Wilson's Tales of the Borders and of Scotland, Volume XXII eBook

This eBook from the Gutenberg Project consists of approximately 285 pages of information about Wilson's Tales of the Borders and of Scotland, Volume XXII.

Wilson's Tales of the Borders and of Scotland, Volume XXII eBook

This eBook from the Gutenberg Project consists of approximately 285 pages of information about Wilson's Tales of the Borders and of Scotland, Volume XXII.

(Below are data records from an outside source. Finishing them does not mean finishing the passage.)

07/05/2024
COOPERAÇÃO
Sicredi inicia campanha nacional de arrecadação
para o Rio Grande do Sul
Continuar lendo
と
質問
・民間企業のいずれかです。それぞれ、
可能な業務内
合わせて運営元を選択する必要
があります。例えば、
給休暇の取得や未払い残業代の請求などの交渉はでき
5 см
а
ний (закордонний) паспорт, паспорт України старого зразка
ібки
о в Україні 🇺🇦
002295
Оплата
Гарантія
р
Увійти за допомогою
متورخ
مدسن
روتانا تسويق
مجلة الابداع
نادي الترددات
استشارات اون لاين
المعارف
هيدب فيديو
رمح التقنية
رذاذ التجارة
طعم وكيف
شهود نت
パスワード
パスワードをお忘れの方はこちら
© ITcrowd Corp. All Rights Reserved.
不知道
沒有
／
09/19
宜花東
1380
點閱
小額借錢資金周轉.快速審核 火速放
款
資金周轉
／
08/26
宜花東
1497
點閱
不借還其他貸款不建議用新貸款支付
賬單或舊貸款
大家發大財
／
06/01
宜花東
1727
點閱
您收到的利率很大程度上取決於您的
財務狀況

“I was now too proud to work as a mere journeyman, and I commenced business for myself; but I began without capital, and a gourd of sorrow hung over me, while I stood upon sand.  I had some credit; but, as my bills became payable, I ever found I had put off, till the very day they became due, the means of liquidating them; then had I to run and borrow five pounds from one, and five shillings from another, urged by despair, from a hundred quarters.  My creditors grew clamorous; my wife upbraided me; I flew to the bottle—­to the bottle!” he repeated; “and my ruin was complete—­my family, business, everything, was neglected.  Bills of Middlesex were served on me, declarations filed; I surrendered myself, and was locked up in Whitecross Street.  It is a horrid place; the Fleet is a palace to it; the Bench, paradise!  But, sir, I will draw my painful story to a close.  During my imprisonment my wife died—­died, not by my hands, but from the work of them!  She was laid in a strange grave, and strangers laid her head in the dust, while I lay a prisoner in the city where she was buried.  My boy—­my poor Willie—­who had been always neglected, was left without father and without mother!  Sir! sir! my boy was left without food!  He forsook visiting me in the prison; I heard he had turned the associate of thieves; and from that period five years have passed, and I have obtained no trace of him.  But it is my doing—­my poor Willie!”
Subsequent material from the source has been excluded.